Tanto os pesquisadores quanto entidades como o Secovi são unânimes em dizer que, para sanar o problema, é preciso 'crescer pra dentro'. “O centro é um dos locais mais urbanizados e com melhor infraestrutura de luz, água e esgoto, mas ninguém aproveita isso”, expõe Marcos.
Esse crescimento interno é ainda mais relevante se considerarmos que a população de Campo Grande está espalhada em um perímetro urbano considerável. Ou seja, quem trabalha no centro vive longe dele – e passa por muitos terrenos vazios para chegar em casa – e consequentemente, de sua infraestrutura única.
Os comerciantes concordam. “A maioria dos moradores aqui do entorno já faleceu, era idoso, e as famílias não querem morar aqui.
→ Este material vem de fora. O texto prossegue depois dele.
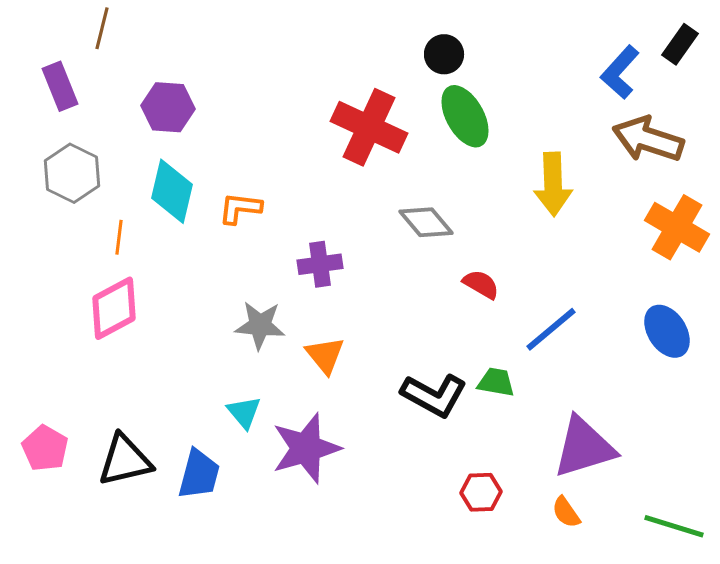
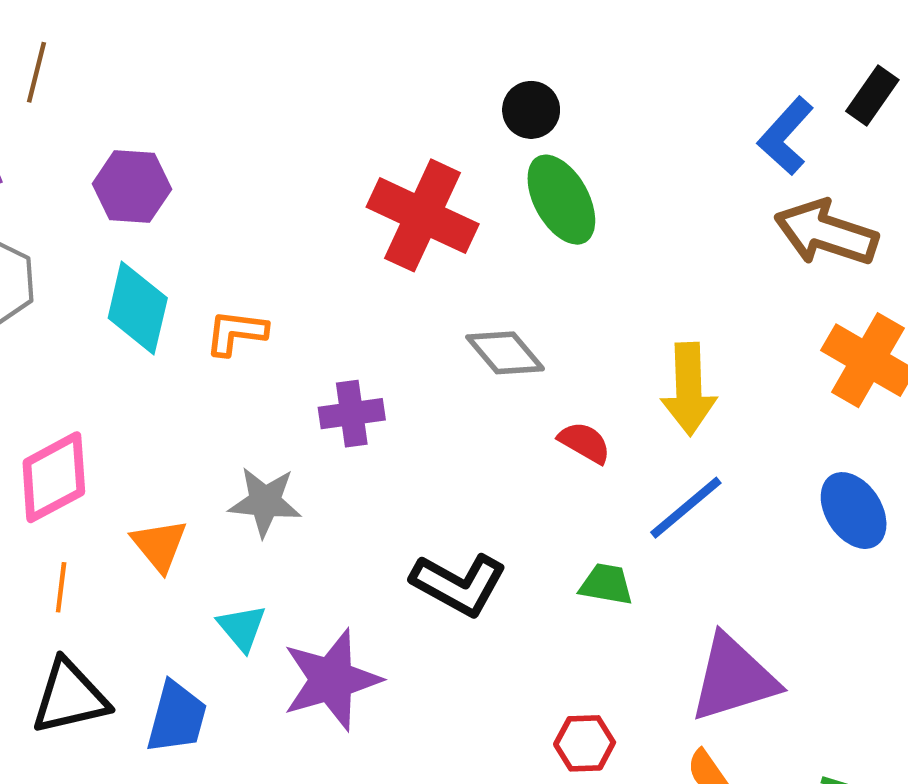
yellow arrow: (553, 184) -> (689, 389), moved
orange line: (119, 237) -> (61, 587), moved
orange triangle: (325, 355) -> (159, 545), moved
black L-shape: (434, 395) -> (459, 584), moved

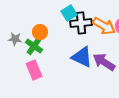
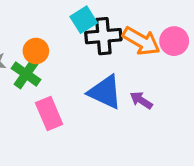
purple arrow: (104, 62) -> (141, 100), size x0.6
pink rectangle: (34, 70) -> (49, 114), moved

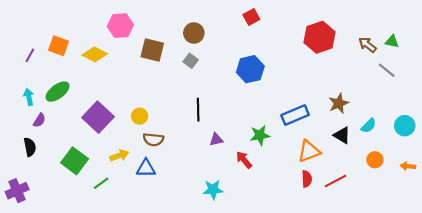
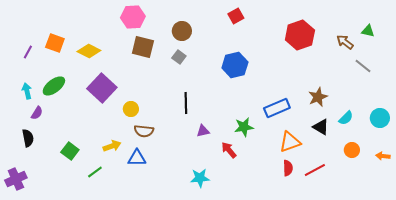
pink hexagon: (120, 26) -> (133, 17), moved
green triangle: (392, 42) -> (368, 31), moved
purple square: (98, 117) -> (102, 88), moved
green square: (75, 161) -> (70, 151), size x0.7

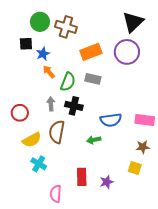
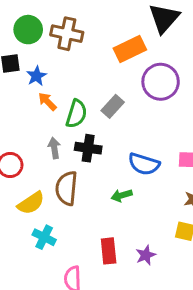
orange rectangle: (91, 52) -> (130, 49), moved
purple circle: (127, 52) -> (161, 82), moved
gray rectangle: (93, 79) -> (113, 106), turned -56
blue semicircle: (111, 120) -> (144, 164), turned 30

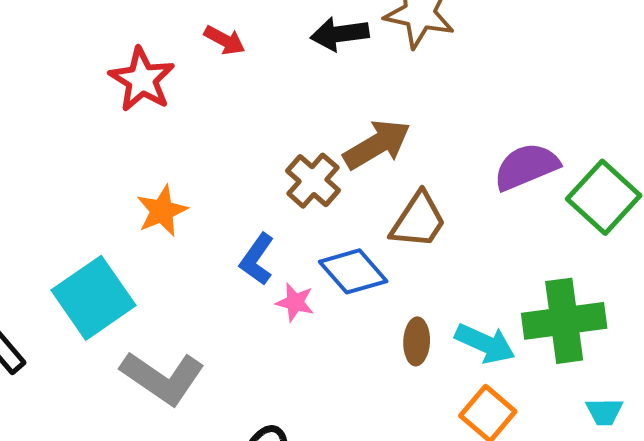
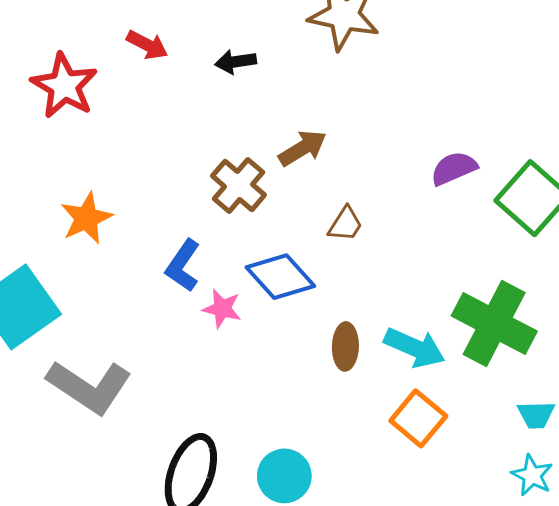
black arrow: (340, 34) -> (236, 62), moved, size x0.7
brown arrow: (377, 145) -> (303, 148), size x0.7
purple semicircle: (526, 167) -> (454, 168), size x0.7
brown trapezoid: (418, 220) -> (345, 224), size x0.6
green cross: (564, 321) -> (494, 324), turned 36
Essa região é esquecida”, comenta Ibrahim Mansur, 26 anos, dono de uma loja de móveis no começo da Antônio Maria Coelho.
“Ainda bem que nossos clientes vêm de fora, porque se dependesse do movimento da rua, teríamos fechado”, diz Gislene Leite, 35 anos, que toca com o marido um comércio de eletrônicos e equipamentos na Calógeras. A comerciante "herdou" o aluguel do sogro, que tinha a loja ali já há 30 anos. "E desde que ele chegou os imóveis do lado já estavam vazios", diz, apontando para as portas fechadas há décadas.
Portas fechadas, poucos habitantes. A densidade demográfica do centro hoje é de cerca de 40 hab/ha (habitantes por hectare). Para se ter ideia, na cidade de Curitiba, considerada exemplo de planejamento urbano, o índice salta para 100 hab/ha.
Para completar, dos 129 hectares livres citados no começo da reportagem, pelo menos 7 são áreas públicas que poderiam virar equipamentos sociais, de lazer ou cultura. Isso em uma região onde apenas 4% do território já é dedicado a estruturas como parques, praças e canteiros.
“Há muitos imóveis e áreas subutilizadas e usos possíveis para elas, mas é preciso uma estratégia forte e um projeto viável e técnico, não decisões tomadas por um burocrata qualquer”, completa Marcos, que prevê também que a discussão só vai andar mesmo a partir do ano que vem, na troca de gestão municipal.
No Reviva Centro, projeto que ganhou o empréstimo milionário, está prevista a construção de um calçadão para passeio. Em setembro do ano passado, a Prefeitura também anunciou que estudava a construção de complexos comerciais e residenciais para ocupar os vazios. Resta saber agora o que sairá do papel.